One of the more interesting sessions at the recent Transportation Research Board (TRB) Conference on Surface Transportation Finance in Irvine, California was titled “The Impacts of Technology on Transportation Revenue.”

The session was presided by Sarah Puro of the Congressional Budget Office.  To give you some background on the TRB, it was established in 1920 as the National Advisory Board on Highway Research to provide a mechanism for the exchange of information and research results about highway technology.  And obviously technology in 1920 is a lot different than it is today.  So we are faced with this challenge:  how to predict and forecast transportation revenues as our methods prove to yield less consistent, long-term information.

Marty Wachs of RAND led off and made the point that a result of new technology is greater funding uncertainty.  30 years ago, revenues were predictable 20 years into future.  20 years ago, the predictability window was about 10 years.  Now we don’t feel confident predicting transportation revenues out further than 2-3 years.  A result is that some funding strategies are being adopted based on their certainty more than any other reason.  Marty contends that we should instead design strategies that respond well under a variety of futures, including open road tolling & mileage based user fees.  These can overcome the disruptive transportation changes such as Uber, Lift, and Google cars.

Adrian Moore of the Reason Foundation made related points supporting the concept that the industry will continue having trouble building predictive models for funding.  One related to demand and how the millennial generation views the need to travel.  His family move from CA to FL was not as much of a disturbance to his teen daughter as he would have thought; Skype, Facebook, and other communication channels have allowed his teenagers to continue all their close relationships, taking distance out of the equation.  For him personally, he is now a telecommuter.  Today, in the US, telecommuters outnumber transit riders.  So the question he posed was: will worrying about modal funding be as important as understanding the impact of less demand for travel?

The third speaker, JJ Eden of AECOM, was one of the initial creators of toll road interoperability standards, but pointed out that about seven national transponder communication protocols have emerged simply as a natural evolution of technology, lowering the possibility of a transparent national tolling implementation.  A former House T&I Chairman was reportedly fined for trying to use his state’s toll pass in a different state unsuccessfully – he thought, because of all his committee’s discussion about interoperability standards that they were interoperable systems!
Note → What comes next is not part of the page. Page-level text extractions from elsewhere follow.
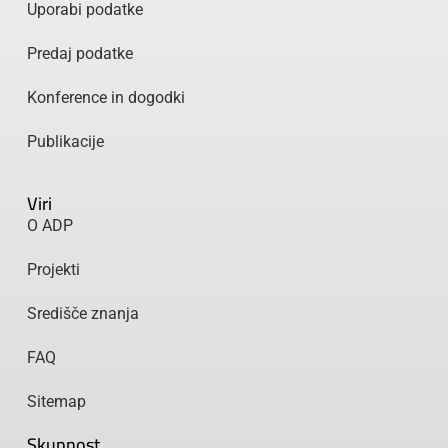
Uporabi podatke
Predaj podatke
Konference in dogodki
Publikacije
Viri
O ADP
Projekti
Središče znanja
FAQ
Sitemap
Skupnost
So as a result, MAP-21 requires interoperability by 2016!

One area that is quickly gaining momentum that not many folks are aware of is the “mobile commerce” aspect of tolling operations.  The financial transactions that toll roads manage are becoming more technology-based (e.g., connecting toll payment to credit card accounts), and for that reason, begin to feel very much like business models that connect with other small, simple credit purchases like cell phones, app purchases, and even paying for your McDonalds hamburger with an account that can also pay your tolls.  So JJ is currently receiving calls from companies like Verizon, T Mobile, 3M, VISA and Google, to enter or connect with the toll business.

Also, talks are ongoing with auto manufacturers that will likely result in a transponder being placed in a commercial auto by 2017.  But once that happens, who ‘owns’ the account that runs through that transponder?  The federal government?  The states?  Who controls the business model?  Think in terms of selling radio frequencies and you get a sense for where this part of the industry is going. AECOM gets ‘a couple calls a week’ regarding app development, including back office management – they are meeting with ALL of them.

My takeaway, and the conclusion of most of the panelists, is that legislation that governs transportation revenues is not going to keep up with how technology allows revenue collection to evolve.  Today’s companies move quickly to beat the competition and take advantage of technological advances to reap more revenue and profit.  The federal government reacts, it reacts mostly to crises, and it reacts slowly.  The introduction of technology and business into transportation commerce will not be viewed as a crisis for some time if at all, and indeed, the large companies will lobby to continue to have it viewed positively.  The speed of the process of government – hearings, deliberation, lobbying, and compromise – is not the same as the speed of technology businesses.

Keeping all the electronics talking across systems that may be proprietary and at various stages of evolution, will be the real challenge.  AASHTO, FHWA, and the state DOTs will likely need to evolve along these areas as well, otherwise we will likely see a very organic, regionalized development of ‘transportation commerce’ models over the next few years.